I don't have any actual figures to back this up, but my gut tells me that the fact that enterprise GPUs are an order of magnitude (at least) more expensive than, say a, 3090, means that the payback period of them has got to be pretty long. I also wonder whether setting the max power on a 3090 to a lower than default value (as I suggest in my other post) has a significant effect on the average W/token.

Agreed, but there are other costs associated with supporting 10-16x GPUs that may not necessarily happen with say 6 GPUs. Having to go from single socket (or Threadripper) to dual socket, PCIE bifurcation, PLX risers, etc.

Not necessarily saying that Quadros are cheaper, just that there's more to the calculation when trying to run 405B size models at home

The system I outlined in my other post [0] has ten GPUs and does not require dual socket CPUs as far as I'm aware. It could likely scale easily to 14 GPUs as well (assuming you have sufficient power), with an x8/x8 bifurcation adapter installed in each PCIe slot. This is pushing the limits of the PCIe subsystem I'm sure, but you could also likely scale up to 28 GPUs, again assuming sufficient power, by simply bifurcating at x4/x4/x4/x4 vs x8/x8.

I think it should work as-is with the components listed, but if you disagree please let me know!
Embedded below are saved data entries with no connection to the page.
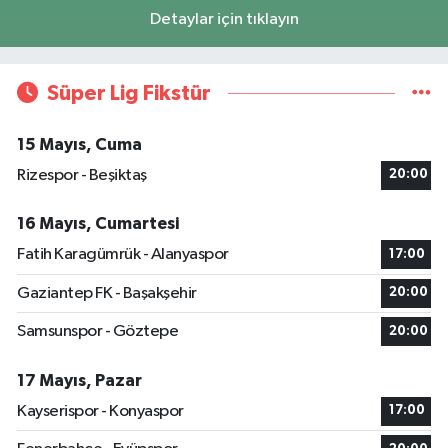
Detaylar için tıklayın
Süper Lig Fikstür
15 Mayıs, Cuma
Rizespor - Beşiktaş
20:00
16 Mayıs, Cumartesi
Fatih Karagümrük - Alanyaspor
17:00
Gaziantep FK - Başakşehir
20:00
Samsunspor - Göztepe
20:00
17 Mayıs, Pazar
Kayserispor - Konyaspor
17:00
[0] https://news.ycombinator.com/item?id=41047689

I don't think this is correct. 5 years power usage of 4090 is $2600 giving TCO of ~$4300. RTX 6000 Ada starts at $6k for the card itself.

https://gpuprices.us

To be fair, you need 2x 4090 to match the VRAM capacity of an RTX 6000 Ada. There is also the rest of the system you need to factor into the cost. When running 10-16x 4090s, you may also need to upgrade your electrical wiring to support that load, you may need to spend more on air conditioning, etc.
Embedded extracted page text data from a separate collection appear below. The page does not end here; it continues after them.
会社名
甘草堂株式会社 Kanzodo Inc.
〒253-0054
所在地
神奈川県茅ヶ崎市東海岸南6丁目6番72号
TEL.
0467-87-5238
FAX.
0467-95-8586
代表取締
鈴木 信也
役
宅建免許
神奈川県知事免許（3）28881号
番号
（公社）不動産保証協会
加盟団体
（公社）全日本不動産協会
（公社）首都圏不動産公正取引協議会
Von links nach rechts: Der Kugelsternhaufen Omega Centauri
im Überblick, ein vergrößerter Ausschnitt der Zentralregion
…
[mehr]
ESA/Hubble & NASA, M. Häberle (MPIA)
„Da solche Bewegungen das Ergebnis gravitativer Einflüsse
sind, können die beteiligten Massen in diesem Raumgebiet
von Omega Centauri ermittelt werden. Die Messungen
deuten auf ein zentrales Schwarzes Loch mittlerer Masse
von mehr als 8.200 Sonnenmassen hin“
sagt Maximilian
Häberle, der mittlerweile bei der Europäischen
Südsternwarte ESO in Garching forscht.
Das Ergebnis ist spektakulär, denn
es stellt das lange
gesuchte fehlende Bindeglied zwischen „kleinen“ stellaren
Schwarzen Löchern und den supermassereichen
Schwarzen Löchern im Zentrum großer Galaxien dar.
I'm not necessarily saying that it's obviously better in terms of total cost, just that there are more factors to consider in a system of this size.

If inference is the only thing that is important to someone building this system, then used 3090s in x8 or even x4 bifurcation is probably the way to go. Things become more complicated if you want to add the ability to train/do other ML stuff, as you will really want to try to hit PCIE 4.0 x16 on every single card.

With 2x 4090 you will have 2x speed of RTX 6000 A. So same energy per token.

Will need more space, true.

Yeah, after digging more into RTX 6000 Ada cards, I don't see any way they'd be more economical even over many years, no matter how you slice it.